* [Given records]
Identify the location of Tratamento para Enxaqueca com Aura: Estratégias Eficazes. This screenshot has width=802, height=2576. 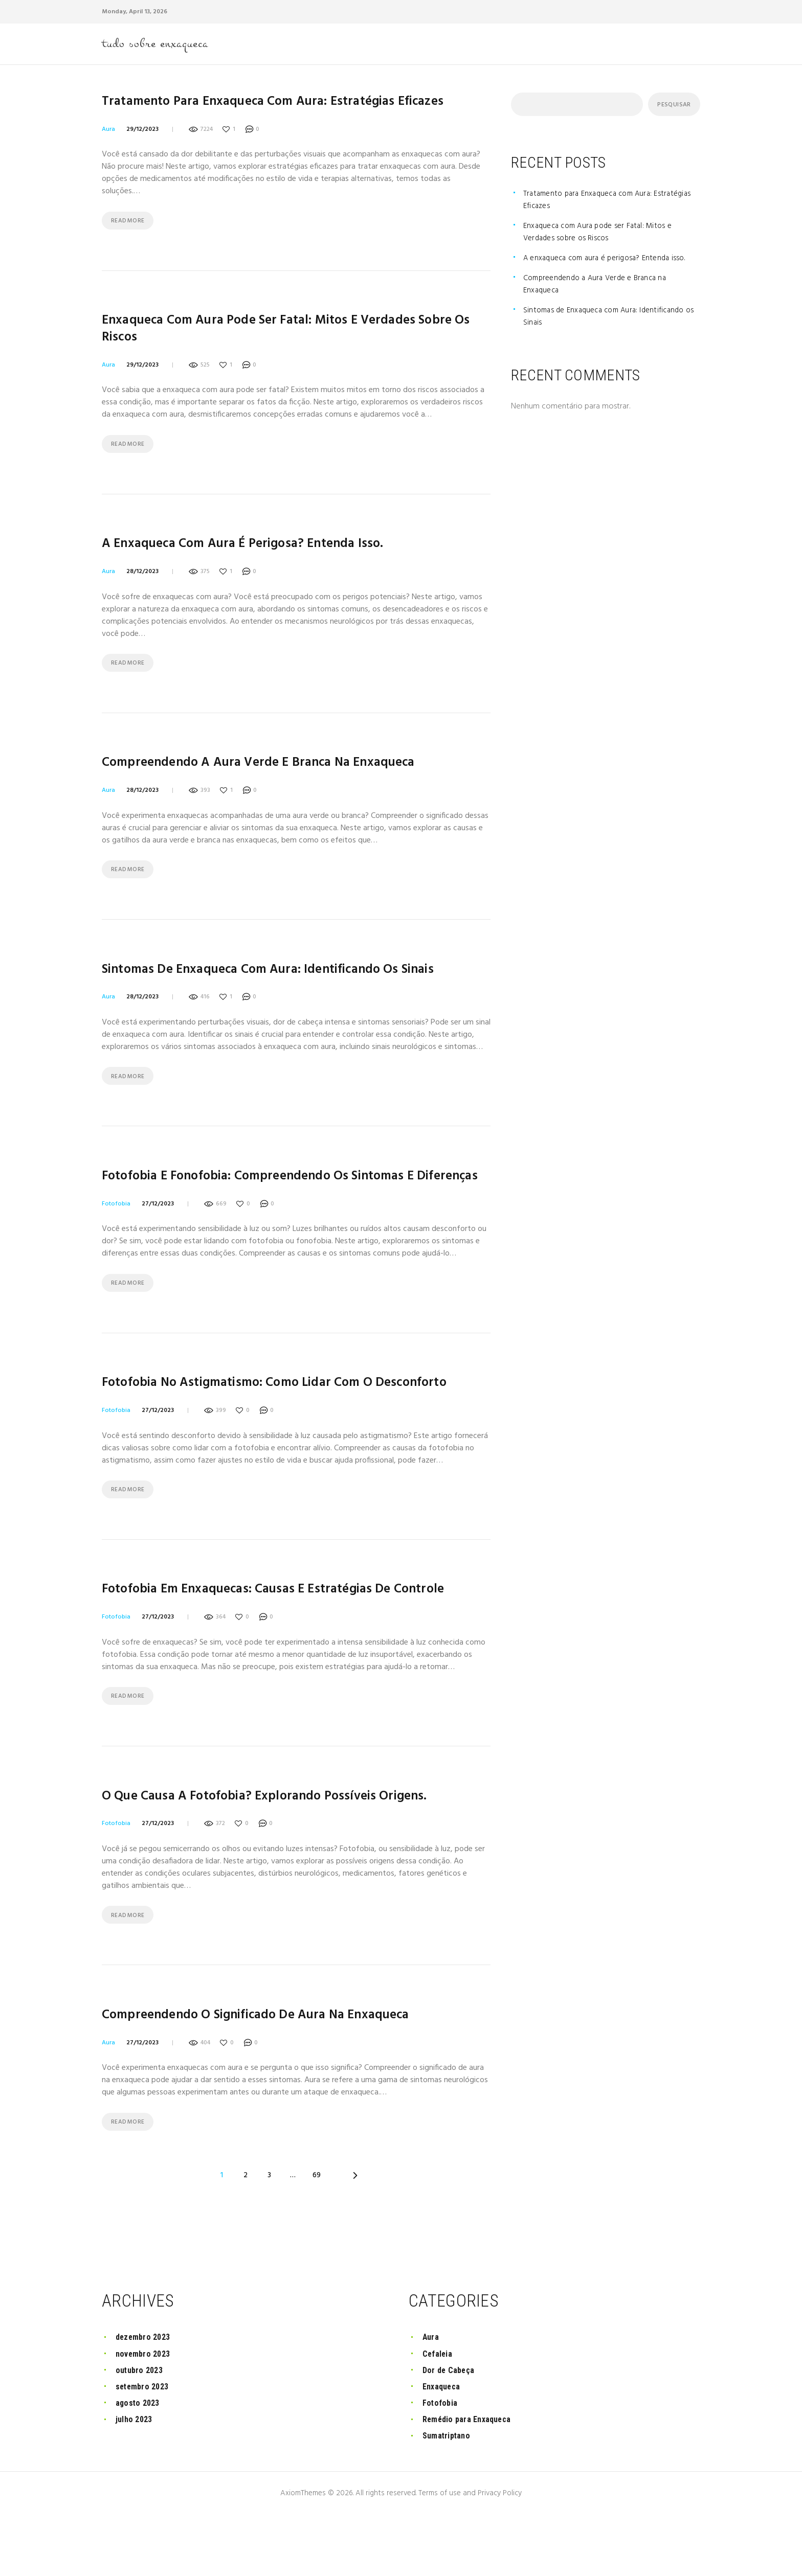
(292, 104).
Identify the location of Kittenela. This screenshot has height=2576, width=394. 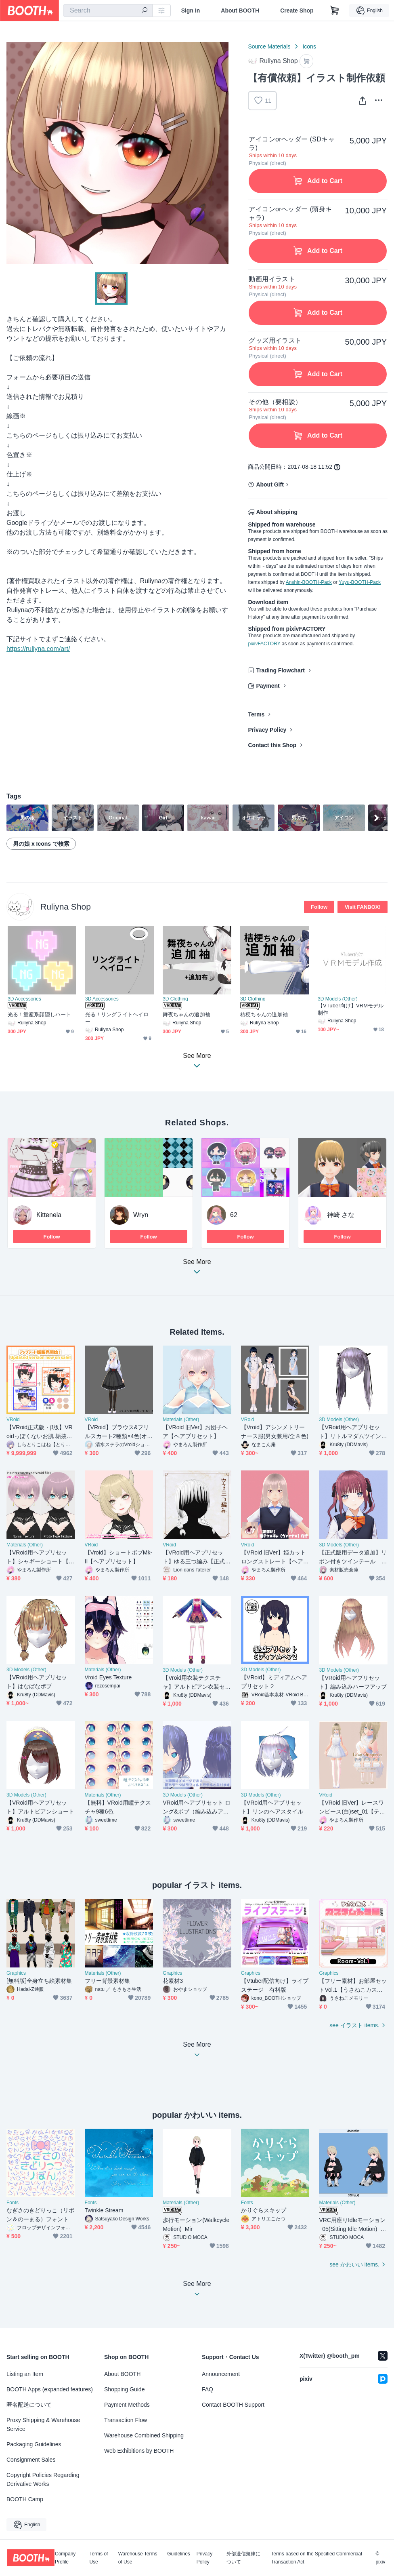
(48, 1214).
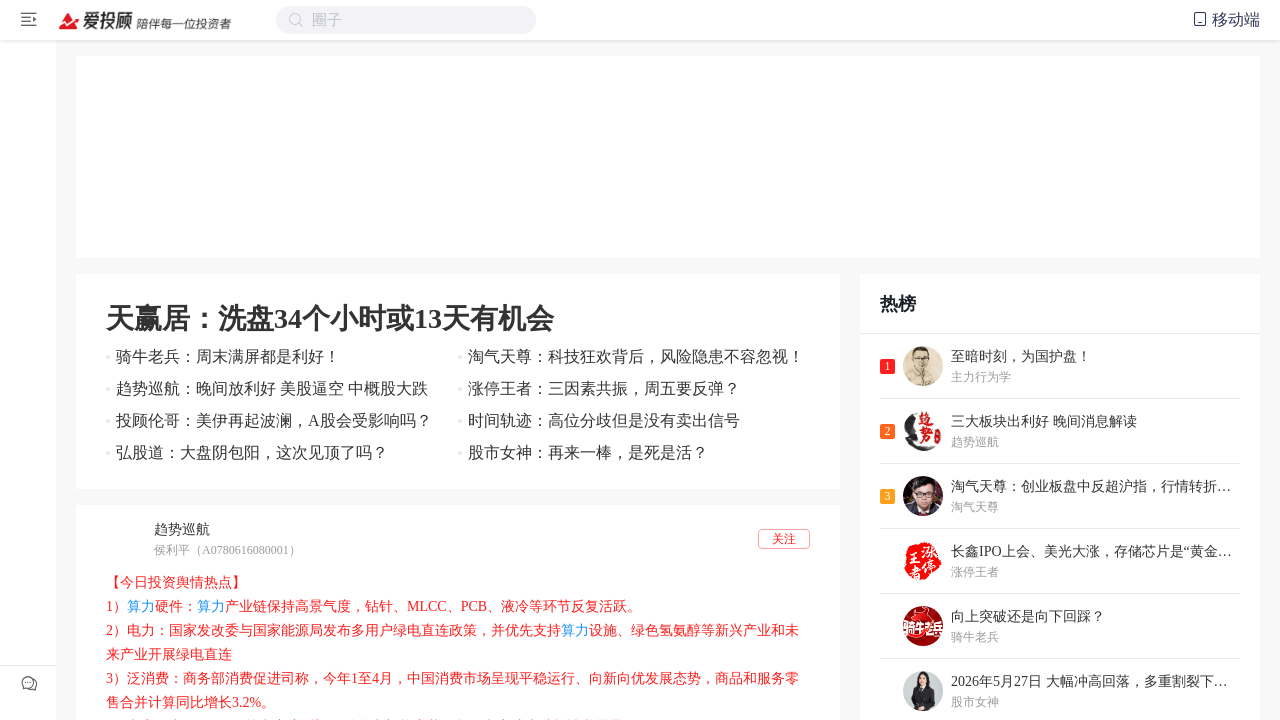  What do you see at coordinates (252, 452) in the screenshot?
I see `弘股道：大盘阴包阳，这次见顶了吗？` at bounding box center [252, 452].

* [Activity]
What is needed is an exact copy of the lines from the line with "Identify the location of Kittenela." to the end of the data above, both included, without any pictures.

* [Response to the exercise]
Identify the location of Kittenela. This screenshot has height=2576, width=394. 
(48, 1214).
  What do you see at coordinates (252, 452) in the screenshot?
I see `弘股道：大盘阴包阳，这次见顶了吗？` at bounding box center [252, 452].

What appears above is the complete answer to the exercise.